L’ancien militaire est aujourd’hui très diminué : "Il dit des choses qui n’ont plus de sens."

Que répond Jean Bougerol aux accusations graves portées par un journaliste flamand dans l’affaire des tueries du Brabant ? Âgé de 85 ans, Bougerol, un ancien militaire ayant terminé au grade de major, a accompli une bonne partie de sa carrière dans les forces belges en Allemagne. Sa réputation y était sulfureuse. Pour ne citer qu’un exemple : en septembre 1983, quand on a appris après la tuerie du Colruyt de Nivelles comment les auteurs en fuite avec deux voitures ont pris en sandwich un véhicule de police (une manœuvre qui ne s’improvise pas), des militaires connaissant Jean Bougerol ont réagi : "Ça, c’est du Bougerol."

Depuis tout un temps, on s’interrogeait sur cet obscur officier des FBA qui étonnait parce qu’il entrait sans frapper chez Paul Vanden Boeynants, à l’époque où VDB dirigeait la Défense.

Bougerol était marié. Quand il y a eu les tueries, même sa femme a songé à lui.

Dans son livre (paru aux éditions Kritak), le journaliste Guy Bouten accuse nommément Bougerol d’avoir été le stratège des attaques des tueurs. Pour Bouten, qui reprend l’hypothèse connue, "une combinaison de policiers, de militaires, de politiciens et d’hommes d’affaires d’extrême droite et la mafia se cache derrière les faits. En créant un climat de terreur, ils voulaient installer un ‘État fort’ en Belgique".

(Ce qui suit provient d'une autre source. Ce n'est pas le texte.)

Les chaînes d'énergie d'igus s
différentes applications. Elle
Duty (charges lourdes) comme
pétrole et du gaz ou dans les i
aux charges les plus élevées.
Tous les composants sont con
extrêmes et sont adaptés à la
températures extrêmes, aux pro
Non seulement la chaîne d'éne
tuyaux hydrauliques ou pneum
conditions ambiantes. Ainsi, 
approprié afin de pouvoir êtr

Selon Bouten, le chef des attaques était l’ancien gendarme Bouhouche. Bouten a trouvé des écrits de Madani Bouhouche dans ce village des Pyrénées où il est mort en 2005. Pour Bouten, "c’était un groupe d’hommes différents qui collectaient les armes partout et les cachaient. De Michel Cocu à De Staercke, leurs visages correspondent parfois littéralement aux portraits-robots". Bouten ajoute le nom de Roger Beuckels, un mercenaire brugeois qui fut actif au Congo. À l’époque, ce Beuckels, surnommé le Gitan, vivait du côté de Hoeilaart et Dilbeek, de façon très marginale, en caravane.

Et pour Bouten, le major Bougerol était le stratège qui donnait les ordres. "Bougerol est toujours en vie et aurait un dossier chez un notaire contenant beaucoup de noms et de méfaits de personnes de haut rang. Il est vieux et en fauteuil roulant mais il aurait toujours une arme à portée de main. Je pense qu’il a organisé les tueries du Brabant avec la connaissance du patron de la Sûreté de l’État de l’époque. Je pense qu’ils ont travaillé pour la CIA américaine et le colonel (général, NdlR) Haig, alors secrétaire d’État américain."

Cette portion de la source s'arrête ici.